Since Amazon’s founding, Bezos has devoted himself to building it into a retail behemoth that sells everything from diapers to garden equipment to data storage at low prices with a click of a mouse. It rang up $61 billion in sales last year.
In the process, Amazon has wreaked havoc on traditional brick-and-mortar stores. Many retailers have expressed dismay and resentment at Amazon’s ability to sell the same products at a lower price, in part because of its efficiency but also because it was not collecting sales tax in most states.
For long periods, however, Bezos frustrated investors and analysts who wanted Amazon to turn profits more quickly or more regularly. Because of heavy investments in warehouses and new businesses, Amazon did not deliver a profit until the company’s ninth year of operation, and seven years after it started selling shares to the public.
At times, Bezos has been openly disdainful of Wall Street’s demands for bigger quarterly profits. He told Fortune magazine last year, “The three big ideas at Amazon are long-term thinking, customer obsession, and willingness to invent.”
Under Bezos, the company’s drive into new businesses has been relentless. To supplement its line of Kindle readers and tablets, for example, Bezos pushed Amazon into book publishing itself, upsetting rivals such as Barnes & Noble and book agents alike. (Bezos is an avid newspaper reader; in addition to The Post, he said, he reads the New York Times and the Wall Street Journal.)
But Amazon’s breakneck growth has also come with a few stumbles. Among other investments, Bezos bought a majority stake in Pets.com in 1999 and paid $60 million for a portion of Kozmo.com, a delivery service. Both companies went out of business. An attempt to compete with eBay in online auctions was not successful.
As a result, an investment in Amazon comes with the likelihood of erratic earnings — and sometimes no earnings at all. The company lost $39 million last year.
Ultimately, however, Amazon has rewarded patient believers. Its sales have increased almost tenfold since 2004, and its stock price has quadrupled in the past five years. “We believe in the long term,” Bezos told Fortune, “but the long term also has to come.”
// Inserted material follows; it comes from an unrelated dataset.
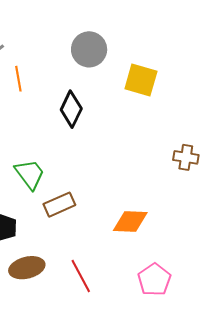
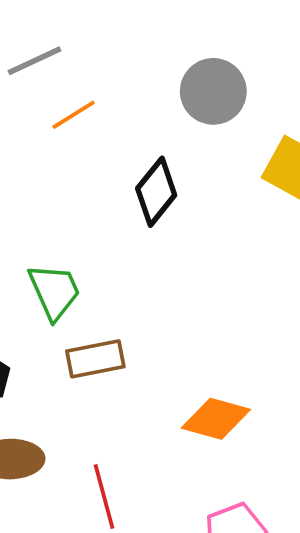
orange line: (18, 79) -> (74, 115), turned 55

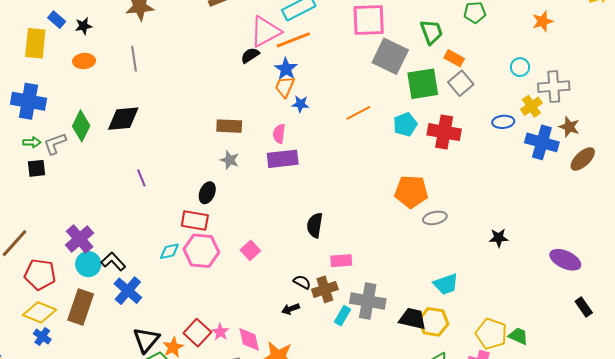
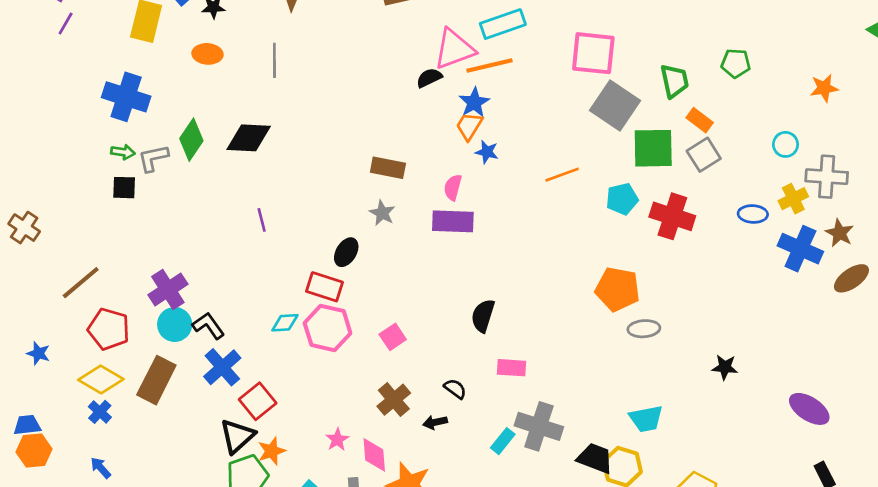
brown cross: (325, 289) -> (394, 400), moved, turned -30
red square: (197, 333) -> (258, 401), moved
Friends and competitors have described Bezos as cerebral, demanding, curious and given to asking challenging questions. He shows little tolerance for those who are poorly prepared but can be charming and quick to laugh. “If Jeff is unhappy, wait five minutes,” his wife has said of him.
Bezos’s personal ventures have also given little hint of any major interest in the news business. He started a private company called Blue Origin in 2000 to develop a space vehicle and has acquired land in west Texas as a rocket launch site, both part of a lifelong passion for space travel. He is also reportedly spending $42 million to develop a clock inside a mountain in Texas that is designed to last 10,000 years — a symbol of Bezos’s business philosophy of thinking long-term.